Today I ran a half marathon faster than I ever thought I could. It was quite remarkable how I managed it considering that running for me is a gateway from work and stress more than anything else. I think I take pleasure in the suffering, because make no mistake there is plenty of it when running, at least for me. Of course that’s probably because I tend to try and push myself when I least want to go out and train; stretching the distance more than I think I should or speeding up the tempo a bit.
This is all part of the experience and preparing for a race is a time-consuming process that requires you give it your time dutifully and regularly. I give it three efforts a week. That itself isn’t easy. I must admit the internal gratification I get when completing a run of any kind is powerful, perhaps even strong. The running season is underway now, and I’ve got another 2 half-marathons till the start of May before things subside. There is still training to be done and the upcoming races are even harder to be sure. You’re only as good as your last race they say. I believe it!

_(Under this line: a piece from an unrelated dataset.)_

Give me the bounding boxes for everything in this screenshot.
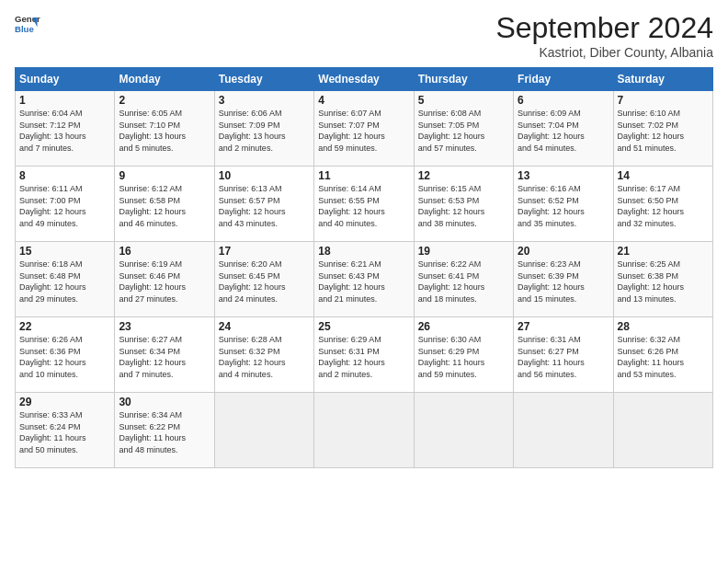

Know it really well, then teach it
The same applies to teaching I think. Some might say there is some suffering to be had when you’ve got to deal with children on a daily basis, not that I can complain since I teach adolescent ones and up. I try to approach my teaching a bit like my running. Steadily improve while maintaining the standard that is expected and considered high. The steady improvement element is challenging. It requires a constant energy, search and belief that you can gradually improve, adapt or retry, a new approach or technique, even topic lesson. I try to stick to the mentality I wrote about in an earlier post titled ‘The reward is in the work’, where I discussed the mentality and how it applies to teaching but really, it applies to anything.
Failure is your friend
Failure is important because it’s the only way to know what worked and what definitely didn’t. With running it’s simpler because all you need is the appropriate pace and some shoes. Teaching has multiple elements involved, some in and out of your control, which means it requires a different kind of focus than running. One is about focusing on your breathing, one thing, there’s discipline to it. The other, is juggling and finding the appropriate balance between improvisation, learning outcomes, engaging topics and relevance.
You can’t teach running, it’s natural. You either do it because you want to, or you don’t do it because you don’t. That’s it. I’ve come to that realization. Never tell someone they should run.
Maybe there are more differences than similarities actually. As the season progresses I’ll be investigating this more carefully.